I would procure the wire myself & put it in immediate operation; but should it be ever hauled up on the flue of an anchor (& there are ten thousand chances to one against it) they might ferret out the purchaser of the wire.

If done at all, the wire must be laid across at once before a freeze & then if the thing is known only to the operators, all zealous friends kept out of the secret. In my humble opinion it will work to the advancement of the cause of the satisfaction of its friends.

No written dispatches should leave Washington. They should be committed to memory & only reduced to writing when it can be done with safety. Otherwise your best friends will continue to be sacrificed. This plan is respectfully submitted to your better judgment.

Having now disposed of your business, pardon me if you please, for pouring out the anguish of my soul about mine.

Maryland — poor down trodden Maryland! Decoyed by her traitorous Governor into a Brothel__in the bitterness of her heart being forsaken by her friends, has to submit to the fulsome embraces of a detestable Yankee!!

She now lies prostrate & can only raise her hands clanking in chains & with one finger slyly beckon her southern friends to come to her rescue.

Be not deceived by Elections held with yawning cannon pointing at houses containing the Ballot box.

By the test oath swearing men to sustain Lincoln’s government, before they were allowed to vote.
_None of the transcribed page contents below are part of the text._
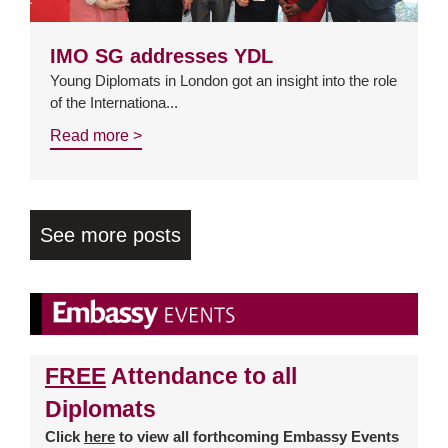
IMO SG addresses YDL
Young Diplomats in London got an insight into the role
of the Internationa...
Read more >
See more posts
FREE
Attendance to all
Diplomats
Click
here
to view all forthcoming Embassy Events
Thereby driving them in disgust from the Poll’s.

By Soldiers, who had never seen Baltimore before, pouring into the city to vote for Lincoln’s menial tools, when her bona fide citizens had returned in disgust.  All of which was submitted to in silence by our Editors — And why — ?  Let Fort Warren answer!

Where are the able & fearless Editors of the “Baltimore Exchange?” Rotting in the loathsome Fortress out at sea.

Where is the fire of the “Baltimore Sun,” which blazed before the 19th April? Conducted by the same Editors, it is hushed into submissive silence. But the light of Southern heat is there “biding their time.”

We do not ask you to come into Maryland for we are well aware of that insufferable barrier – the Potomac – But we do ask & demand that when the day of treaty comes & come it must – for God will & does smile on your cause. Maryland with all her grievous wrongs may be remembered & no treaty made without including her.

But if God, in his infinite mercy, would only grant you a second opportunity (you had one on the 23rd day of last July) to come to Maryland. Forty thousand of her son’s in addition to those you now have, good & true would rise from their backs, break loose their chains & demand to be allowed to avenge themselves upon their oppressors. Once a chance & they would outvie the noble dead of the “old, Maryland sine”, who brought tears from the eyes of the immortal Washington, when on the Battle-field of Long Island, they poured out their blood like water, to defend the liberties of these very men, who now, in sight & sound of Washingtons grave, are here to enslave his kindred & friends.

Remember – that on the 19th of last April – Maryland opened the ball & with brick[?] for bomb-shells & paving stones for cannonballs, whipped a Massachusetts Regt., killed some & took some prisoners & was ready & willing & would have stayed the storm of the whole North & breasted it off, till her friends could come to her aid. But to her sorrow she discovered they were fortifying Manassas & not Baltimore.

Consequently, she was compelled to make the best terms she could — only temporary she hopes — & as I have stated submit to the fulsome embraces of those she despises.

With the highest respect
Yrs &c.
C
[Chapman]

P.S.
In a land where the Constitution guarantees freedom of speech & freedom of the Press, I am from motives of prudence compelled to omit my signature as you will know who it is from.